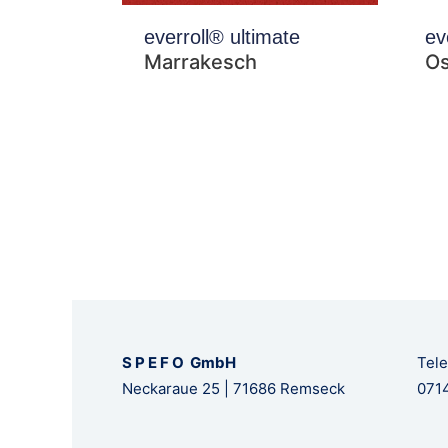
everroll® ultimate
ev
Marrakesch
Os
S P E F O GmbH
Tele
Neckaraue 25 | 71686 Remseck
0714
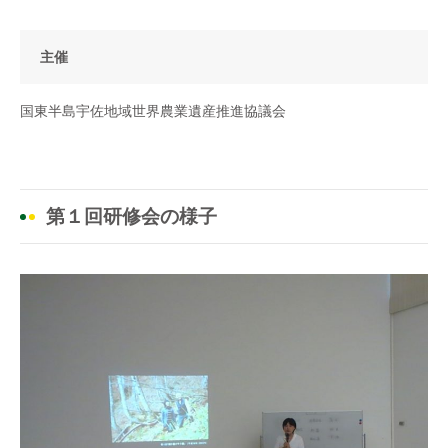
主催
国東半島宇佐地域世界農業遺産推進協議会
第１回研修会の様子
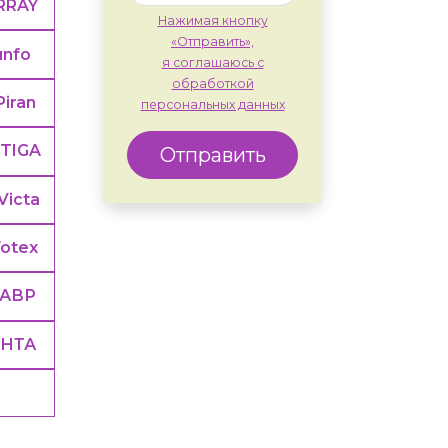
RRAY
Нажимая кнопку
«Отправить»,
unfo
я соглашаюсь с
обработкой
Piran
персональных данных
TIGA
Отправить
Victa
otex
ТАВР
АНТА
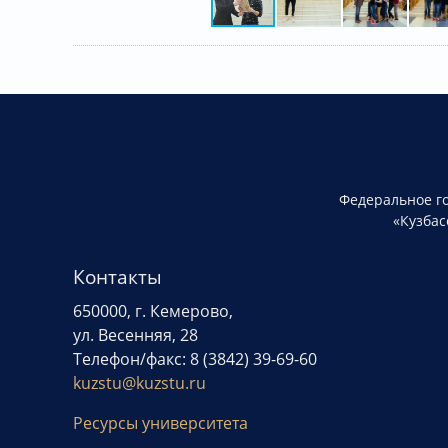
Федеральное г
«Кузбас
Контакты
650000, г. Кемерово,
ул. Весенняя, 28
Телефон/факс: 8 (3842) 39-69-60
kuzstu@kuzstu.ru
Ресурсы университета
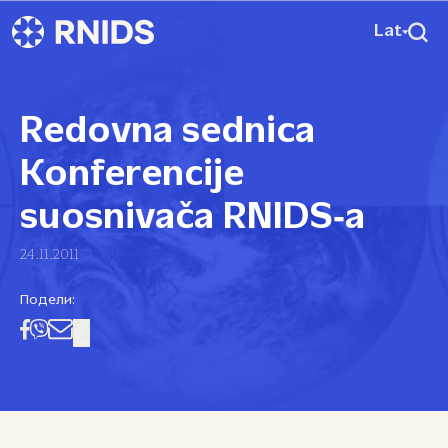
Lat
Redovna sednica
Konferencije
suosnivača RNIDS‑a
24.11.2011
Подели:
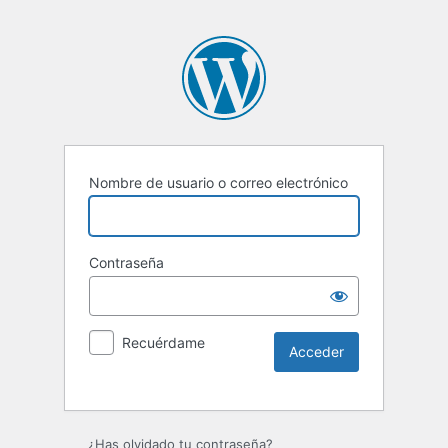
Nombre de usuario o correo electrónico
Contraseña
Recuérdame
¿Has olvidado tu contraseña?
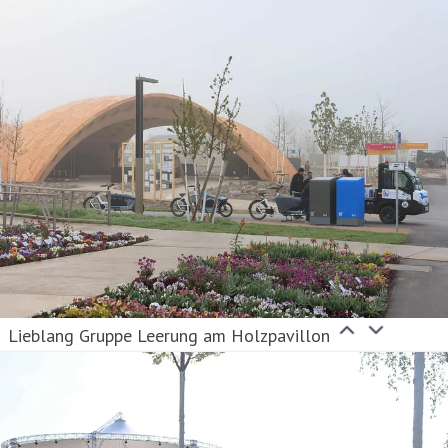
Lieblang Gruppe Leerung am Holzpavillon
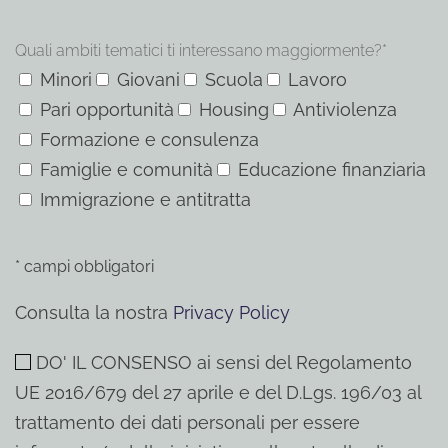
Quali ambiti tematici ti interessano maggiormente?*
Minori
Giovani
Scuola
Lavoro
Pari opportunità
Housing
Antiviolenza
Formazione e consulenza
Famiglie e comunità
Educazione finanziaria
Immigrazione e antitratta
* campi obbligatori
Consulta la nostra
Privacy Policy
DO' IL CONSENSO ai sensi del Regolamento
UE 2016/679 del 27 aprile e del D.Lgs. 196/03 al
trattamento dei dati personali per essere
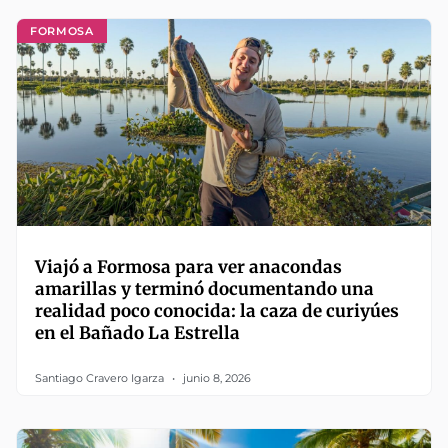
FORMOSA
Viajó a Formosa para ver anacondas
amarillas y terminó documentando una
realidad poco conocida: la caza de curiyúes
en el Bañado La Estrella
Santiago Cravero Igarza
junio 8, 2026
--
**Exercise objective**
Print out all the material above exactly as it appears, omitting the images.

**Written answer**
everroll® ultimate
ev
Marrakesch
Os
S P E F O GmbH
Tele
Neckaraue 25 | 71686 Remseck
0714
主催
国東半島宇佐地域世界農業遺産推進協議会
第１回研修会の様子
RRAY
Нажимая кнопку
«Отправить»,
unfo
я соглашаюсь с
обработкой
Piran
персональных данных
TIGA
Отправить
Victa
otex
ТАВР
АНТА
Федеральное г
«Кузбас
Контакты
650000, г. Кемерово,
ул. Весенняя, 28
Телефон/факс: 8 (3842) 39-69-60
kuzstu@kuzstu.ru
Ресурсы университета
Lat
Redovna sednica
Konferencije
suosnivača RNIDS‑a
24.11.2011
Подели:
Nombre de usuario o correo electrónico
Contraseña
Recuérdame
¿Has olvidado tu contraseña?
Lieblang Gruppe Leerung am Holzpavillon
Quali ambiti tematici ti interessano maggiormente?*
Minori
Giovani
Scuola
Lavoro
Pari opportunità
Housing
Antiviolenza
Formazione e consulenza
Famiglie e comunità
Educazione finanziaria
Immigrazione e antitratta
* campi obbligatori
Consulta la nostra
Privacy Policy
DO' IL CONSENSO ai sensi del Regolamento
UE 2016/679 del 27 aprile e del D.Lgs. 196/03 al
trattamento dei dati personali per essere
FORMOSA
Viajó a Formosa para ver anacondas
amarillas y terminó documentando una
realidad poco conocida: la caza de curiyúes
en el Bañado La Estrella
Santiago Cravero Igarza
junio 8, 2026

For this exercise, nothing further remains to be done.